Opened 4 years ago

Closed 18 months ago

#4258 closed task (fixed)

Finish new codegen

Reported by: igloo Owned by: simonmar
Priority: high Milestone: 7.8.1
Component: Compiler Version: 6.12.3
Keywords: Cc:
Operating System: Unknown/Multiple Architecture: Unknown/Multiple
Type of failure: None/Unknown Difficulty: Unknown
Test Case: Blocked By: #7192
Blocking: #1466, #1498, #3462, #4505, #5925 Related Tickets:

Description

This is a meta-ticket for completing the new codegen.

Change History (29)

comment:1 Changed 4 years ago by igloo

  • Blocking 2253 added

comment:2 Changed 4 years ago by igloo

  • Blocking 3940 added

comment:3 Changed 4 years ago by igloo

  • Blocking 3462 added

comment:4 Changed 4 years ago by igloo

  • Blocking 3132 added

comment:5 Changed 4 years ago by simonmar

  • Blocking 783 added

comment:6 Changed 4 years ago by simonmar

  • Blocking 1246 added

comment:7 Changed 4 years ago by simonmar

  • Blocking 1498 added

comment:8 Changed 3 years ago by igloo

  • Milestone changed from 7.4.1 to 7.6.1

comment:9 Changed 3 years ago by igloo

  • Blocking 1466 added

comment:10 Changed 3 years ago by igloo

  • Blocking 4065 added

comment:11 Changed 3 years ago by igloo

  • Blocking 4505 added

comment:12 Changed 3 years ago by igloo

  • Blocking 5156 added

comment:13 Changed 3 years ago by lelf

  • Cc anton.nik@… added

comment:14 Changed 3 years ago by simonmar

  • Blocking 783 removed

(In #783) This ticket was still open because we wanted to check that there was no bad SRT behaviour. I've checked various versions of the example code and I can't find any bad behaviour, so I'm adding the program as a test case and closing the ticket. If the bad case pops up again with the new code generator, the test will fail.
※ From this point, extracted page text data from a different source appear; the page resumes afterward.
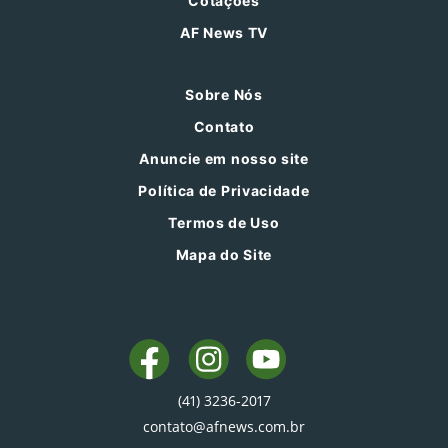
Cotações
AF News TV
Sobre Nós
Contato
Anuncie em nosso site
Política de Privacidade
Termos de Uso
Mapa do Site
(41) 3236-2017
contato@afnews.com.br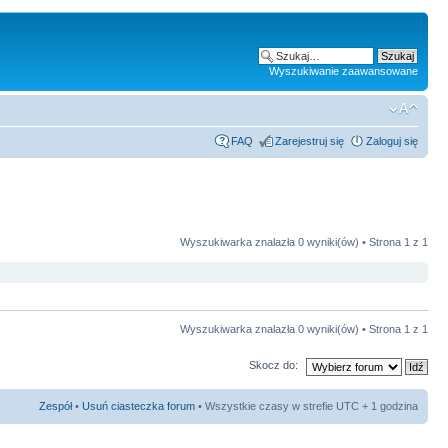
Wyszukiwanie zaawansowane
FAQ
Zarejestruj się
Zaloguj się
Wyszukiwarka znalazła 0 wyniki(ów) • Strona
1
z
1
Wyszukiwarka znalazła 0 wyniki(ów) • Strona
1
z
1
Skocz do:
Zespół
•
Usuń ciasteczka forum
• Wszystkie czasy w strefie UTC + 1 godzina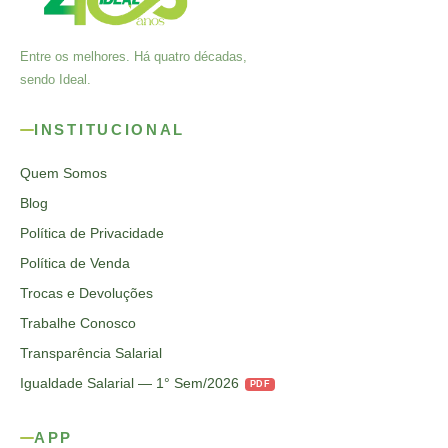
Entre os melhores. Há quatro décadas,
sendo Ideal.
INSTITUCIONAL
Quem Somos
Blog
Política de Privacidade
Política de Venda
Trocas e Devoluções
Trabalhe Conosco
Transparência Salarial
Igualdade Salarial — 1° Sem/2026
PDF
APP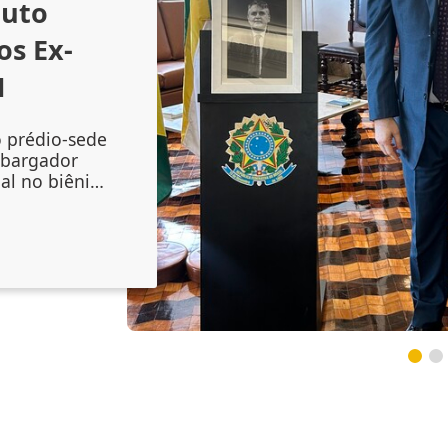
outo
os Ex-
1
o prédio-sede
mbargador
al no biênio
amento do
 Augusto
onal no
inta-feira
lenidade
 do magistr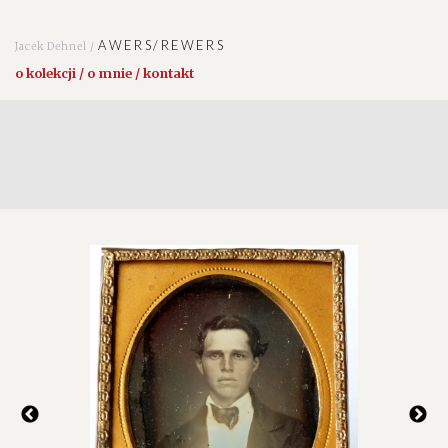
AWERS/REWERS
Jacek Dehnel /
o kolekcji / o mnie / kontakt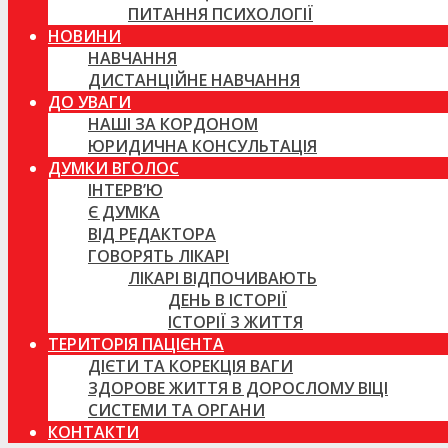
ПИТАННЯ ПСИХОЛОГІЇ
НОВИНИ
НАВЧАННЯ
ДИСТАНЦІЙНЕ НАВЧАННЯ
ДО УВАГИ
НАШІ ЗА КОРДОНОМ
ЮРИДИЧНА КОНСУЛЬТАЦІЯ
ДУМКИ ВГОЛОС
ІНТЕРВ’Ю
Є ДУМКА
ВІД РЕДАКТОРА
ГОВОРЯТЬ ЛІКАРІ
ЛІКАРІ ВІДПОЧИВАЮТЬ
ДЕНЬ В ІСТОРІЇ
ІСТОРІЇ З ЖИТТЯ
ТЕРИТОРІЯ ПАЦІЄНТА
ДІЄТИ ТА КОРЕКЦІЯ ВАГИ
ЗДОРОВЕ ЖИТТЯ В ДОРОСЛОМУ ВІЦІ
СИСТЕМИ ТА ОРГАНИ
КОНТАКТИ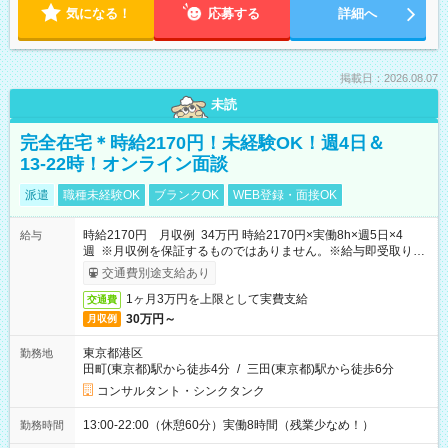
気になる！
応募する
詳細へ
掲載日：2026.08.07
未読
完全在宅＊時給2170円！未経験OK！週4日＆
13-22時！オンライン面談
派遣
職種未経験OK
ブランクOK
WEB登録・面接OK
時給2170円 月収例 34万円 時給2170円×実働8h×週5日×4
給与
週 ※月収例を保証するものではありません。※給与即受取りサ
ービス利用可（利用条件有）
交通費別途支給あり
1ヶ月3万円を上限として実費支給
交通費
30万円～
月収例
東京都港区
勤務地
田町(東京都)駅から徒歩4分
/
三田(東京都)駅から徒歩6分
コンサルタント・シンクタンク
13:00-22:00（休憩60分）実働8時間（残業少なめ！）
勤務時間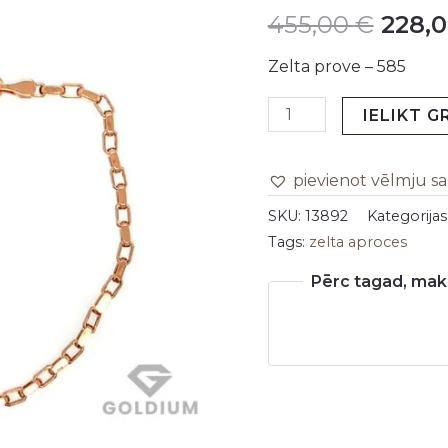
455,00
€
228,
daudzums
was:
Zelta prove – 585
455,0
IELIKT 
pievienot vēlmju s
SKU:
13892
Kategorijas
Tags:
zelta aproces
Pērc tagad, maks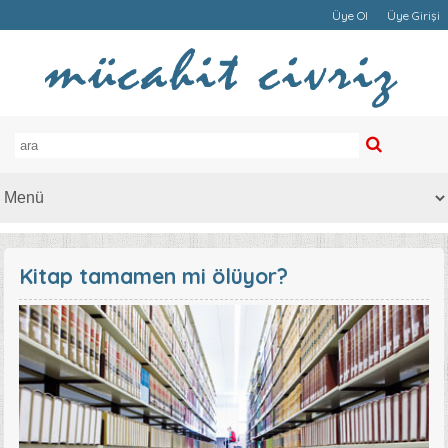
Üye Ol
Üye Girişi
Kitap tamamen mi ölüyor?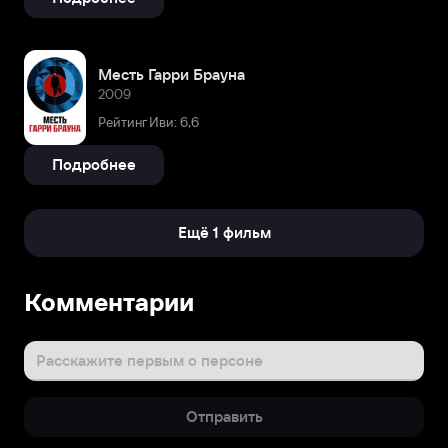
Месть Гарри Брауна
2009
Рейтинг Иви: 6,6
Подробнее
Ещё 1 фильм
Биография
Комментарии
Джозеф
Гилган
родился
Расскажите первым о персоне
9
марта
Отправить
1984
года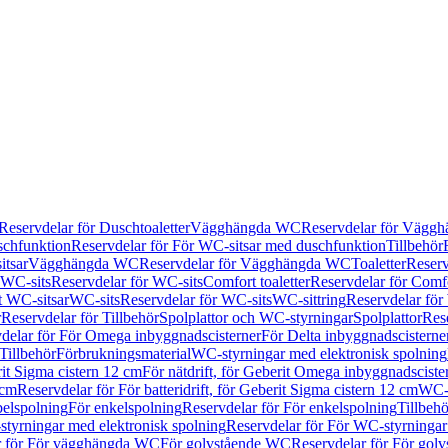
Reservdelar för Duschtoaletter
Vägghängda WC
Reservdelar för Vägg
schfunktion
Reservdelar för För WC-sitsar med duschfunktion
Tillbehör
itsar
Vägghängda WC
Reservdelar för Vägghängda WC
Toaletter
Reserv
WC-sits
Reservdelar för WC-sits
Comfort toaletter
Reservdelar för Comfo
t WC-sitsar
WC-sits
Reservdelar för WC-sits
WC-sittring
Reservdelar för
r
Reservdelar för Tillbehör
Spolplattor och WC-styrningar
Spolplattor
Rese
delar för För Omega inbyggnadscisterner
För Delta inbyggnadscisterne
Tillbehör
Förbrukningsmaterial
WC-styrningar med elektronisk spolning
rit Sigma cistern 12 cm
För nätdrift, för Geberit Omega inbyggnadscist
 cm
Reservdelar för För batteridrift, för Geberit Sigma cistern 12 cm
WC-s
belspolning
För enkelspolning
Reservdelar för För enkelspolning
Tillbeh
tyrningar med elektronisk spolning
Reservdelar för För WC-styrningar
r för För vägghängda WC
För golvstående WC
Reservdelar för För gol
comment:15 Changed 3 years ago by igloo

  • Difficulty set to Unknown
From: Simon Marlow <marlowsd@gmail.com>
Date: Fri, 06 Jan 2012 11:06:01 +0000

Current status:

 - the new codegen passes all the tests
 - it generates code that is a little bigger/slower than the old codegen
 - it is horrendously slow (this is the blocker)
 - profiling might not work (I don't think this has been tested)

Simon PJ and I are partway through a refactoring sweep.  The plan is
still to switch at some point, and we don't intend to put any more
development effort into the old codegen.  However, the main sticking
point is performance - we can accept a compilation time hit of maybe
10% in return for the extra flexibility, but currently we're *way* off
that.  Hoopl seems to be the main culprit, so whether we have to avoid
hoopl or try to optimise it, I don't know.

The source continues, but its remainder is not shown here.